The protocol isn't described as clearly as it should be. There is a lot of cross-layer design, which violates the end-to-end principle. The idea is novel but doesn't look like it's cleanly engineered. The performance results isn't too meaningful when you take congestion of the formula. It is not clear what is gained here. It's not a loss if we skip this paper next semester.

Thursday, October 9, 2008

A High-Throughput Path Metric for Multi-Hop Wireless Routing (MIT '03)

Minimum hop count is not a good metric to choose a route. First, one high-loss link along a route would create major delay and congestion. This causes retransmission and timeout which leads to decrease in overall network throughput. However, these links may be suitable for sending routing packets instead of data packets. Min hopcount is also bad when it chooses arbitrarily among multiple "equivelant" routes. It mostly likely pick a suboptimal one. Having a metric that is more refined than hop count helps to increase throughput.

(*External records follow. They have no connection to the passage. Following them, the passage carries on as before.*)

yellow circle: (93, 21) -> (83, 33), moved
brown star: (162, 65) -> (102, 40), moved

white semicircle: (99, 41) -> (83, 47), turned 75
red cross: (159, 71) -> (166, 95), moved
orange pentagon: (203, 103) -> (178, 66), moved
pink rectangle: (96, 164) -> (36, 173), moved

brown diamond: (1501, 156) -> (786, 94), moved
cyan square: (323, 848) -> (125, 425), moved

ETX is one metric specification. It predicts for each link the expected transmission count per packet. Then it picks the route that has the least combined ETX count. It approximates the ETX by sending a periodic probe (every 1 sec). By dividing the actual received probes by the number sent, you get the delivery ratio. The inverse of it is ETX. It's very simple to understand and easy to implement. It adds very little to the routing states.

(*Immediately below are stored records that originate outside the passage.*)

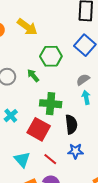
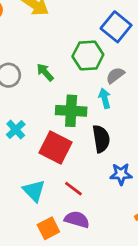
green hexagon: (51, 56) -> (88, 55), moved
cyan arrow: (86, 97) -> (105, 98), moved
blue star: (75, 151) -> (121, 174), moved

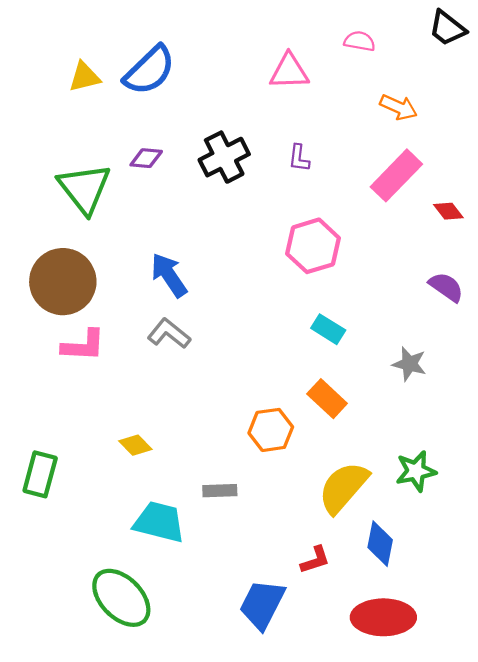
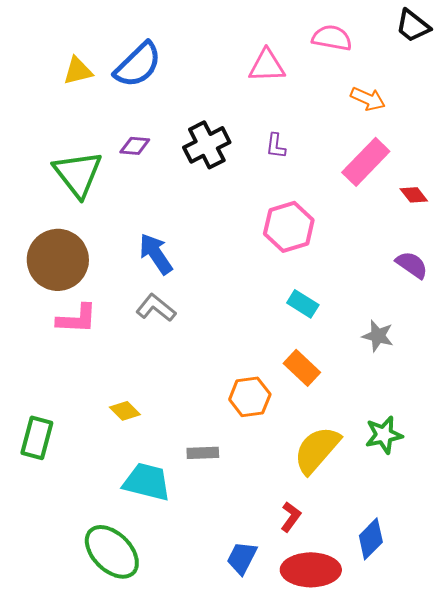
pink semicircle: (360, 41) -> (332, 38), size x1.4
blue diamond: (380, 544) -> (371, 539), moved, turned 33
red L-shape: (315, 560) -> (291, 517), turned -36
blue trapezoid: (262, 604) -> (242, 558), size x0.7
red ellipse: (383, 617) -> (311, 570), moved

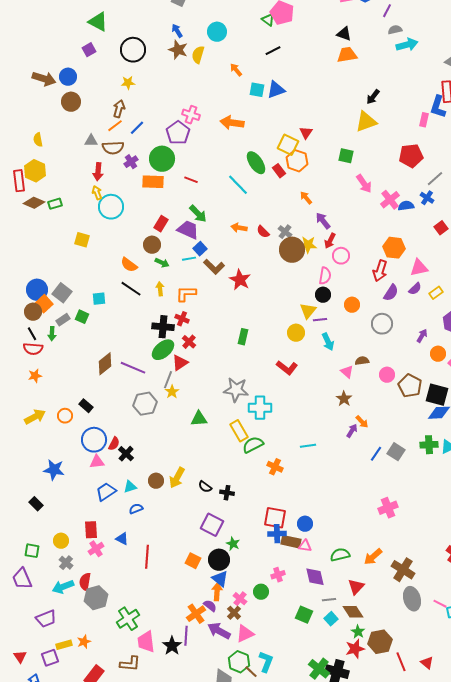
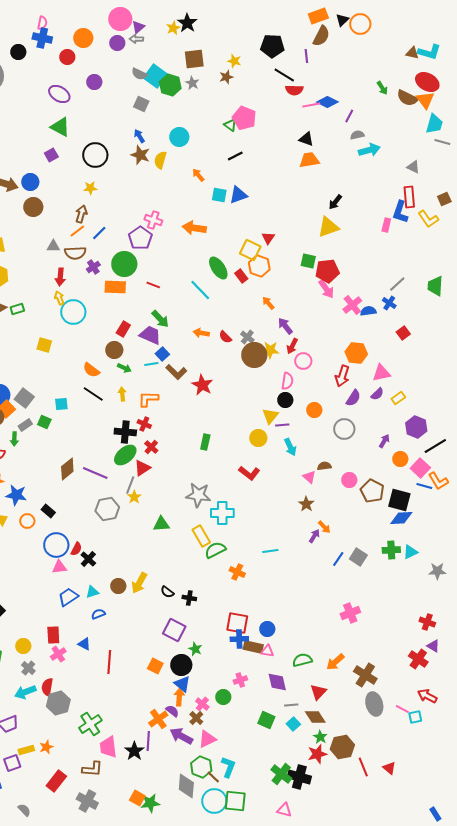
red pentagon: (411, 156) -> (327, 271), moved
blue star: (54, 470) -> (16, 495), moved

ETX has its own limitations. It only interacts and reacts to mobility as good as it updates the routing states, which is delayed by WST (weighed settling time). The main essense of using transmission count is a step further than hop count; however, it doesn't go into the size of packets. It would more ideal to have something like ETX/bit.

The paper presents a simple understandable routing algorithm and implementation. It makes a argument and brings attention to the problem of min hop count. Although it would be nice to see a more comprehensive paper on routing metrics, this paper is a pretty good introduction.